Predicting response to antidepressant discontinuation in patients with major depressive disorder

About one in ten American adults take antidepressant medications to treat depression. Depression is a serious condition that affects how people feel, think, and act, and antidepressants help manage the symptoms. Each of these patients must decide with their doctor how long to continue to take their medication. This decision should be made with an understanding of the risks and benefits of stopping the medication. One big risk of stopping antidepressant medication too soon is that this can make depression return or worsen. On the other hand, antidepressant medications can have side effects, so people should not continue to take antidepressants without a medical reason.

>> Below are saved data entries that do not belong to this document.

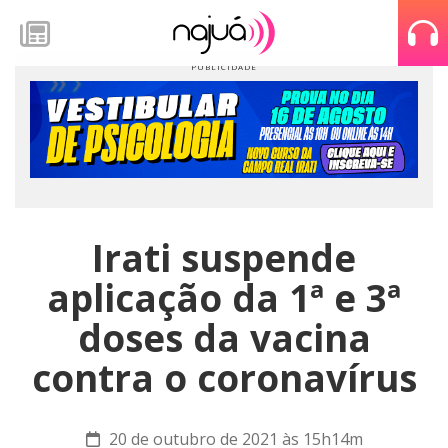
Irati suspende
aplicação da 1ª e 3ª
doses da vacina
contra o coronavírus
20 de outubro de 2021 às 15h14m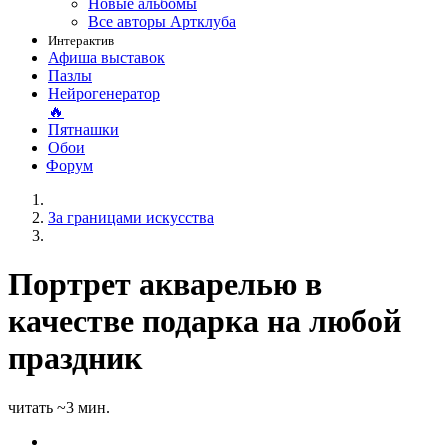
Новые альбомы
Все авторы Артклуба
Интерактив
Афиша выставок
Пазлы
Нейрогенератор
🔥
Пятнашки
Обои
Форум
За границами искусства
Портрет акварелью в
качестве подарка на любой
праздник
читать ~3 мин.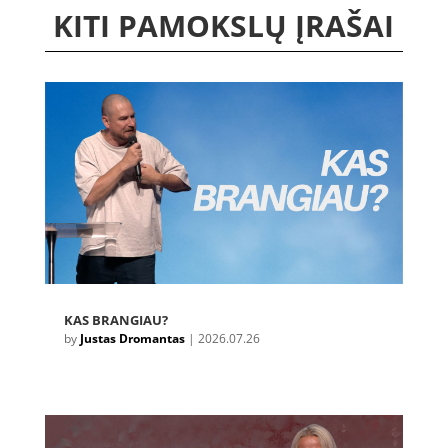
KITI PAMOKSLŲ ĮRAŠAI
KAS BRANGIAU?
by
Justas Dromantas
|
2026.07.26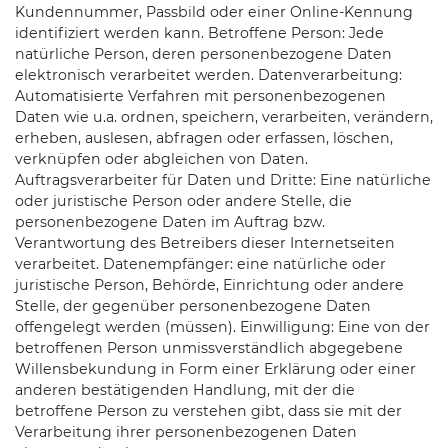
Kundennummer, Passbild oder einer Online-Kennung
identifiziert werden kann. Betroffene Person: Jede
natürliche Person, deren personenbezogene Daten
elektronisch verarbeitet werden. Datenverarbeitung:
Automatisierte Verfahren mit personenbezogenen
Daten wie u.a. ordnen, speichern, verarbeiten, verändern,
erheben, auslesen, abfragen oder erfassen, löschen,
verknüpfen oder abgleichen von Daten.
Auftragsverarbeiter für Daten und Dritte: Eine natürliche
oder juristische Person oder andere Stelle, die
personenbezogene Daten im Auftrag bzw.
Verantwortung des Betreibers dieser Internetseiten
verarbeitet. Datenempfänger: eine natürliche oder
juristische Person, Behörde, Einrichtung oder andere
Stelle, der gegenüber personenbezogene Daten
offengelegt werden (müssen). Einwilligung: Eine von der
betroffenen Person unmissverständlich abgegebene
Willensbekundung in Form einer Erklärung oder einer
anderen bestätigenden Handlung, mit der die
betroffene Person zu verstehen gibt, dass sie mit der
Verarbeitung ihrer personenbezogenen Daten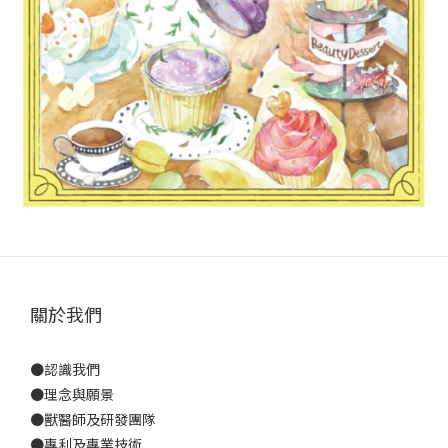
關於我們
●
認識我們
●
理念與願景
●
獸醫師及研發團隊
●
專利及專業技術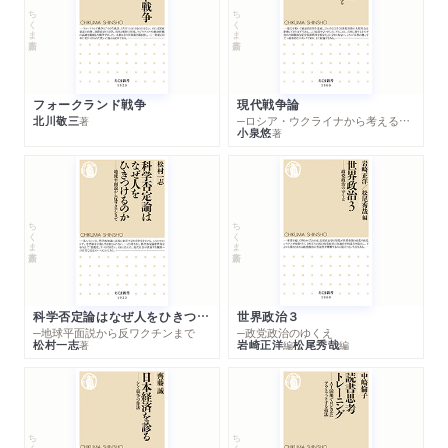
水が動けば気象も変わる/大循環する海水の不思議/海水の動き
ちくま新書
ちくま新書
には月と太陽も影響する/風と海流によって起こるエルニーニョ
現象/地球は「ミニ氷河期」に向かっている
第6章 宇宙とは何か
フォークランド戦争
現代戦争論
1 宇宙の誕生と構造
北川敬三
─ロシア・ウクライナから考える世界の行方
著
宇宙の始まりはビッグバン!/宇宙に元素ができるまで/宇宙に銀
小泉悠
著
河ができるまで/ダークマターと宇宙の構造
2 恒星の誕生と進化
恒星ができるまで/主系列星の大きさと寿命/恒星の終焉と赤色
ちくま新書
ちくま新書
巨星/赤色巨星以降の恒星の進化と終末/恒星の進化がわかるHR
図
3 私たちの銀河系
銀河系の構造/銀河系の公転と中心部
科学否定論はなぜ人をひきつけるのか
世界政治３
4 さまざまな銀河と膨張する宇宙
─地球平面説から反ワクチンまで
─政党政治のゆくえ
松村一志
岩崎正洋
松尾秀哉
著
編
編
銀河の形による分類/活動する銀河/膨張する宇宙
あとがき
地学の勉強法/人類の存立基盤について知る/高校地学をめぐる
ちくま新書
ちくま新書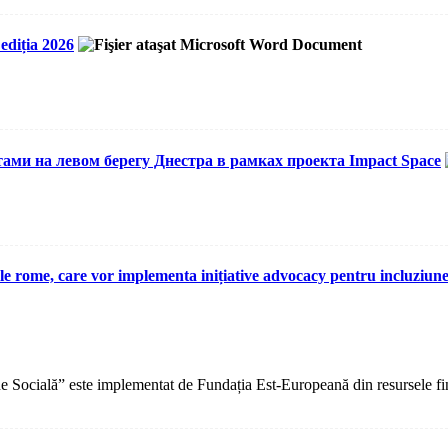
ediția 2026
ами на левом берегу Днестра в рамках проекта Impact Space
le rome, care vor implementa inițiative advocacy pentru incluziun
 Socială” este implementat de Fundația Est-Europeană din resursele fin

So far, medical science has learned some basic information about when to stop antidepressant medications, but this basic information may not apply to a particular patient who might be different in various ways from the average patient in existing studies. For example, a patient whose depression did not improve much after starting antidepressant may not experience the same response to stopping antidepressant treatment as would a patient whose depression improved a large amount after starting antidepressant, but this has not been carefully studied. We are planning to address this gap by building statistical models that combine patient data from multiple randomized controlled trials in which some patients were randomly assigned to continue their antidepressant treatment for longer, and other patients were randomly assigned to stop their antidepressant early. The overall goal of this study is to inform clinical decision making about when and for which patients antidepressant treatments should be discontinued in patients with major depressive disorder, by predicting how individual patients might respond to antidepressant discontinuation based on their clinical and demographic features, and by combining detailed, person-level data from several randomized trials to provide more precise, patient-specific evidence to guide decisions about when and for whom it may be safe to stop antidepressant treatment.